Total income from ordinary activities for the year decreased 37% on the pcp to $A3.0 billion; net fee and commission income decreased 13% to $A2.2 billion; net trading income decreased 14% to $A722 million; net interest income decreased 1% to $A520 million; and income from asset and equity investments decreased 43% to $A479 million.

Performance of Macquarie’s operating groups during the half year:

  • Macquarie Capital made a significant contribution to the result despite extremely challenging market conditions. The net profit contribution was well down on the record pcp and included writedowns on investments. Base fees were down 5% on pcp, while performance fees were higher. Equity under management was down 5% to $A53b reflecting recent listed market declines. $A2.8b in new capital was raised by Macquarie and its managed funds and consortia. The group advised on 164 transactions valued at approximately $A83b.
  • Macquarie Securities Group made a solid contribution to profit despite weaker equity markets. Brokerage, commission and other fee income was slightly down on the strong pcp, with good contribution to brokerage revenue in Canada (acquired Dec 2007), good growth in South Africa and the Australian business maintained the No. 1 market share position. Income from equity products was down 25% on pcp, with lower demand for equity linked products and volatile market conditions impacting hedging efficiency.
  • The Treasury and Commodities Group profit contribution was up slightly on pcp with commodity markets volatility a key driver of the result. The foreign exchange trading result increased on pcp, driven by volatile currency markets and increased customer demand. Interest rate trading made a positive contribution in difficult market conditions while provisions during the half year included write-downs on resource equity co-investments and loan provisions.
  • The Banking and Financial Services Group reported a net loss during the half year as difficult credit and equity markets affected both volumes and margins and as a result of the impact of the loss on the sale of the Italian mortgages portfolio. Retail deposits up 42% from March 2008. Brokerage volumes were down due to weak market conditions, wrap funds under administration were down 7% from March, as negative market movements offset good inflows. Provisions were also made on some loan assets and equity investments.
  • Macquarie Funds Group recorded a lower contribution to profit due to the impact of increased funding costs on the interest margin on the retail loan books.

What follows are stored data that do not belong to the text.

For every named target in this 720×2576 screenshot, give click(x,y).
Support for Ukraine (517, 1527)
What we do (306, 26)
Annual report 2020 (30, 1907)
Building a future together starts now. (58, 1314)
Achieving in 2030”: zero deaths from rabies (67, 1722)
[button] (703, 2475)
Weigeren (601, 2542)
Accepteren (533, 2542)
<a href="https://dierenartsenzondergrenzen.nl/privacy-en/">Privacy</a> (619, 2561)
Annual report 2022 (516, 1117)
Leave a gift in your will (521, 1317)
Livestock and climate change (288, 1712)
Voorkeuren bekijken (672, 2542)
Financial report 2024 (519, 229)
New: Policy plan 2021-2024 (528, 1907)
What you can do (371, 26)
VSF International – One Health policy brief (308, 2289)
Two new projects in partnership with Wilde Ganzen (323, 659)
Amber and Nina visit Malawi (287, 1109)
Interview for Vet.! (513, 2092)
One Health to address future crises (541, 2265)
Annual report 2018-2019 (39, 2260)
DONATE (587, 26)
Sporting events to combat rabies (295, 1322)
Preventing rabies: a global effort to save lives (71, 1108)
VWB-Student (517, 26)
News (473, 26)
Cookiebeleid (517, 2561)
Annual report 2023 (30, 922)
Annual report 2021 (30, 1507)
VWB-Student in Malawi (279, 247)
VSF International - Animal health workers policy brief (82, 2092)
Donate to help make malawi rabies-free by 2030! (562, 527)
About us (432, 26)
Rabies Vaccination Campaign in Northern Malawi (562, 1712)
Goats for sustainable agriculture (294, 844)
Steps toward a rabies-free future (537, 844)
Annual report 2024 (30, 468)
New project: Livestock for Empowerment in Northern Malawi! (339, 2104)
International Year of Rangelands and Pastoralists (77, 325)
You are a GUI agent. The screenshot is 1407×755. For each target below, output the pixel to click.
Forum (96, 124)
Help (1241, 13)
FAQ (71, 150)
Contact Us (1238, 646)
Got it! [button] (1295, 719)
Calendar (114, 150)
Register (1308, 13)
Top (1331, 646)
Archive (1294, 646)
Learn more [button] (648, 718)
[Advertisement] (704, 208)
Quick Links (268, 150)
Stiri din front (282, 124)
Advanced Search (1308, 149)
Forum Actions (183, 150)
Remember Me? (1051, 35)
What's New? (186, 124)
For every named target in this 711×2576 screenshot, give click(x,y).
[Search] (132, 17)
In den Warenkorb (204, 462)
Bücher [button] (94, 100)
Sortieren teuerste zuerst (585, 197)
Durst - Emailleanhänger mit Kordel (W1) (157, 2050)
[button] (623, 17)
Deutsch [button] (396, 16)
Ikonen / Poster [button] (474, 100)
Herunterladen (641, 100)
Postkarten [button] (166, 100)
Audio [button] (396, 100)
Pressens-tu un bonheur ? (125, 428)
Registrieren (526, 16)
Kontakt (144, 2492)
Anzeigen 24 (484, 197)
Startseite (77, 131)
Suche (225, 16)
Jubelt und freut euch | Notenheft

Last year’s first half result included profit on the sale of Macquarie-IMM. Declining equity values and redemptions from Asian retail investors led to a reduction in assets under management, which impacted base management fees. The contribution from seed investments and performance fee products was adversely affected by market volatility.
  • The Real Estate Group reported a loss for the half year due to write downs and provisions and the impact of increased funding costs. Other fee income decreased due to significantly reduced transaction activity across all real estate markets. Asset and equity investment income was also lower due to the lower level of asset realisations.